Node-slack-sdk: error: message received with unknown reply_to after every message

Created on 14 Jul 2016  路  21Comments  路  Source: slackapi/node-slack-sdk

Hello,

I noticed that I'm seeing this error every time I send a message. It's happening because, after sending a message, my app sees two responses. Upon sending a message, e.g.:

{ text: 'Foo',
  channel: 'G1Q9TF94J',
  type: 'message',
  id: 1 }

It first sees the message it just posted (the "echo"):

{ reply_to: 1,
  type: 'message',
  channel: 'G1Q9TF94J',
  user: 'U1Q2DRD6D',
  text: 'Foo',
  ts: '1468520040.000085' }

It later receives an ack for the same message:

{ ok: true,
  reply_to: 1,
  ts: '1468520064.000086',
  text: 'Foo' }

The first incoming message (the echo) causes the message state to be cleared inside RTMClient.prototype._handleMsgResponse; when the second message arrives (the ack), the state has been cleared so I get the error message received with unknown reply_to.
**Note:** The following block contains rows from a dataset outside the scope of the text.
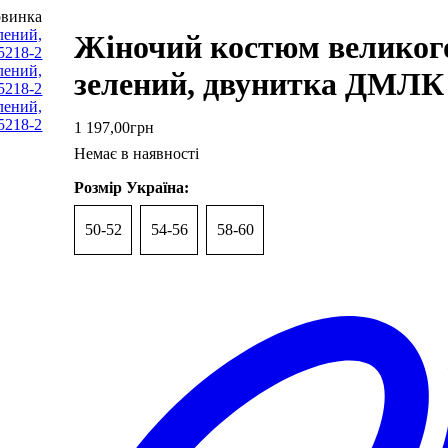
винка
Жіночий костюм великого
зелений, двунитка ДМЛК 
1 197
,
00
грн
Немає в наявності
Розмір Україна:
50-52
54-56
58-60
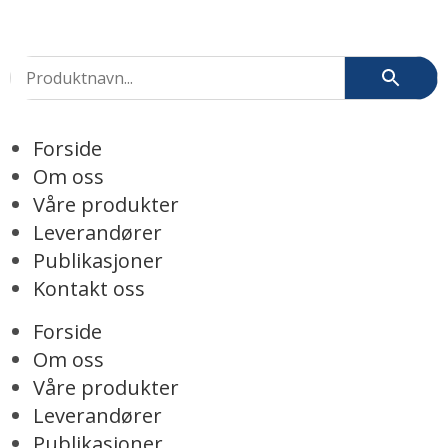
Forside
Om oss
Våre produkter
Leverandører
Publikasjoner
Kontakt oss
Forside
Om oss
Våre produkter
Leverandører
Publikasjoner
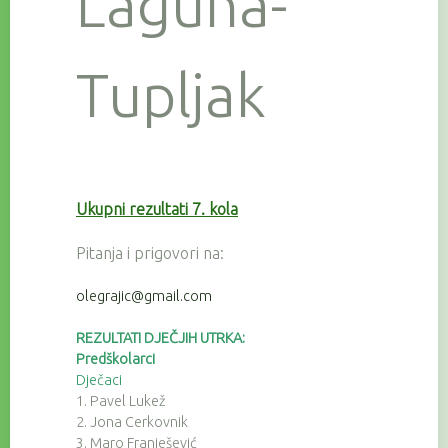
Laguna-
Tupljak
Ukupni rezultati 7. kola
Pitanja i prigovori na:
olegrajic@gmail.com
REZULTATI DJEČJIH UTRKA:
Predškolarci
Dječaci
1. Pavel Lukež
2. Jona Cerkovnik
3. Maro Franješević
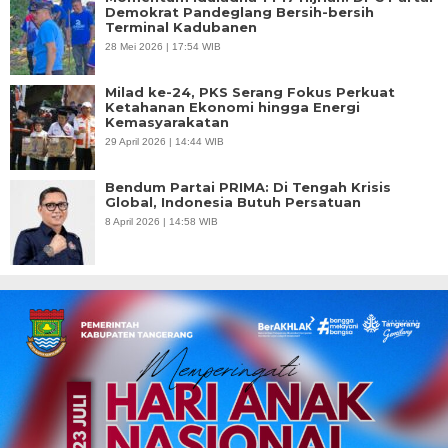
Demokrat Pandeglang Bersih-bersih
Terminal Kadubanen
28 Mei 2026 | 17:54 WIB
Milad ke-24, PKS Serang Fokus Perkuat
Ketahanan Ekonomi hingga Energi
Kemasyarakatan
29 April 2026 | 14:44 WIB
Bendum Partai PRIMA: Di Tengah Krisis
Global, Indonesia Butuh Persatuan
8 April 2026 | 14:58 WIB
To put this in more concrete terms, after sending a message, I'm getting _both_ a messageAck and a mostRecentMsgReply (echo). The only way I can think of solving this is to store a separate list of valid outgoing replyTo IDs and, when an ack or echo comes back for one of these, for which the handler has already been called, we just drop it silently.

bug

All 21 comments

I'm going to go out on a limb here and say: The code's behavior as-is appears correct. What concerns me is that you are getting these message echos. That should basically not happen. Of course, when it does, yes it will get deleted and the ack will fail for sure. But, in truth that error message is harmless鈥攁nnoying at worst.

What I'd like to understand is why you are seeing these echos. That's most definitely an issue, albeit with our Message Servers. Do you have some server logs you can share with us?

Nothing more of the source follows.